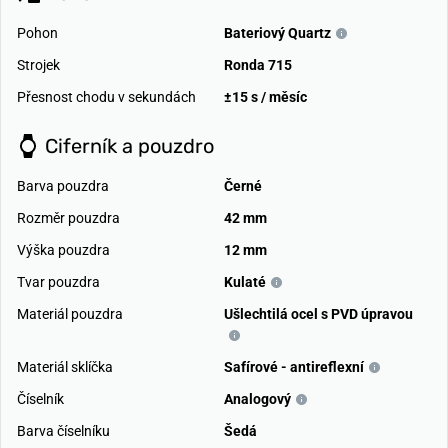
Pohon
Bateriový Quartz
Strojek
Ronda 715
Přesnost chodu v sekundách
±15 s / měsíc
Ciferník a pouzdro
Barva pouzdra
Černé
Rozměr pouzdra
42 mm
Výška pouzdra
12 mm
Tvar pouzdra
Kulaté
Materiál pouzdra
Ušlechtilá ocel s PVD úpravou
Materiál sklíčka
Safírové - antireflexní
Číselník
Analogový
Barva číselníku
Šedá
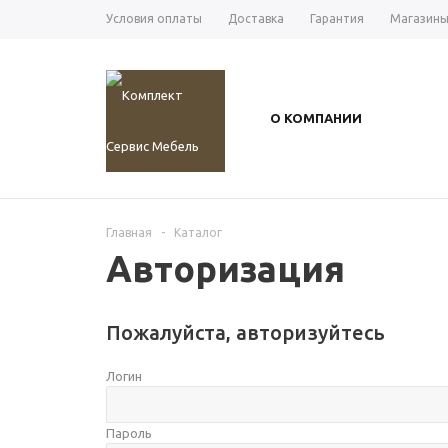
Условия оплаты
Доставка
Гарантия
Магазин
О КОМПАНИИ
Главная
-
Каталог
Авторизация
Пожалуйста, авторизуйтесь
Логин
Пароль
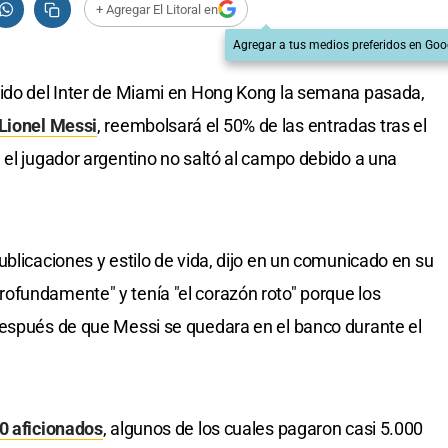
+ Agregar El Litoral en
Agregar a tus medios preferidos en Goo
tido del Inter de Miami en Hong Kong la semana pasada,
 Lionel Messi
, reembolsará el 50% de las entradas tras el
 el jugador argentino no saltó al campo debido a una
blicaciones y estilo de vida, dijo en un comunicado en su
ofundamente" y tenía "el corazón roto" porque los
después de que Messi se quedara en el banco durante el
00 aficionados
, algunos de los cuales pagaron casi 5.000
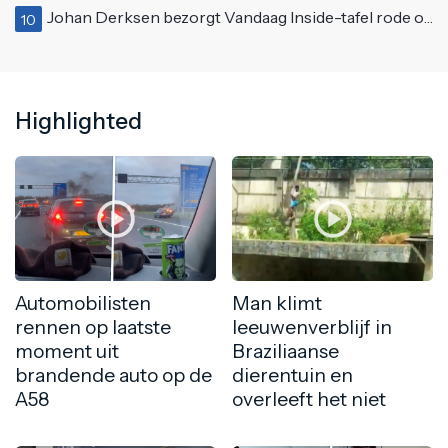
Johan Derksen bezorgt Vandaag Inside-tafel rode oortjes met vuig verhaal: "Dat gebeurde al in de gang"
10
Highlighted
Automobilisten
Man klimt
rennen op laatste
leeuwenverblijf in
moment uit
Braziliaanse
brandende auto op de
dierentuin en
A58
overleeft het niet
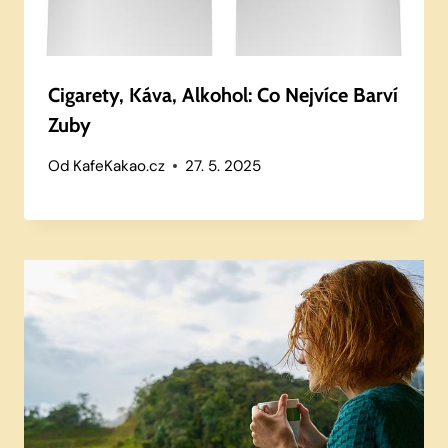
Cigarety, Káva, Alkohol: Co Nejvíce Barví
Zuby
Od
KafeKakao.cz
27. 5. 2025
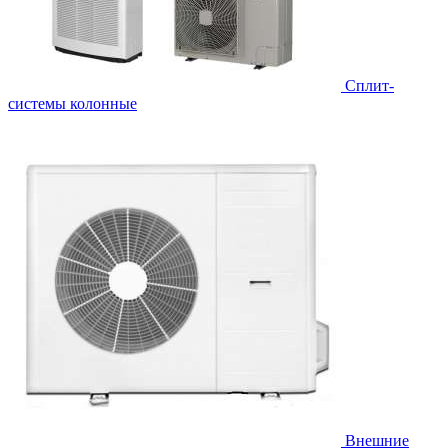
Cплит-
системы колонные
Внешние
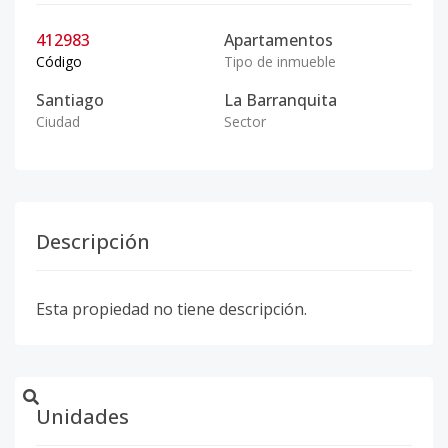
412983
Apartamentos
Código
Tipo de inmueble
Santiago
La Barranquita
Ciudad
Sector
Descripción
Esta propiedad no tiene descripción.
Unidades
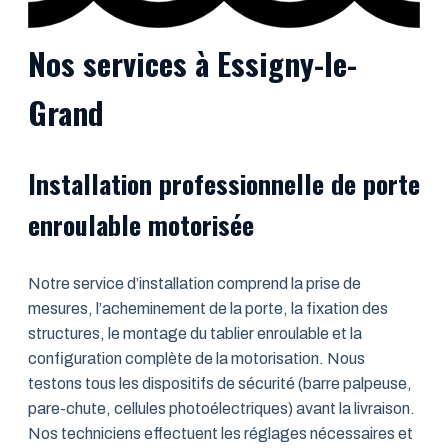
Nos services à Essigny-le-
Grand
Installation professionnelle de porte
enroulable motorisée
Notre service d’installation comprend la prise de
mesures, l’acheminement de la porte, la fixation des
structures, le montage du tablier enroulable et la
configuration complète de la motorisation. Nous
testons tous les dispositifs de sécurité (barre palpeuse,
pare-chute, cellules photoélectriques) avant la livraison.
Nos techniciens effectuent les réglages nécessaires et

- _GOAL OF THE EXERCISE_
Give the number of lines in the entries that hold the string "enroulable", and add nothing else.

- _RESPONSE TO THIS TASK_
2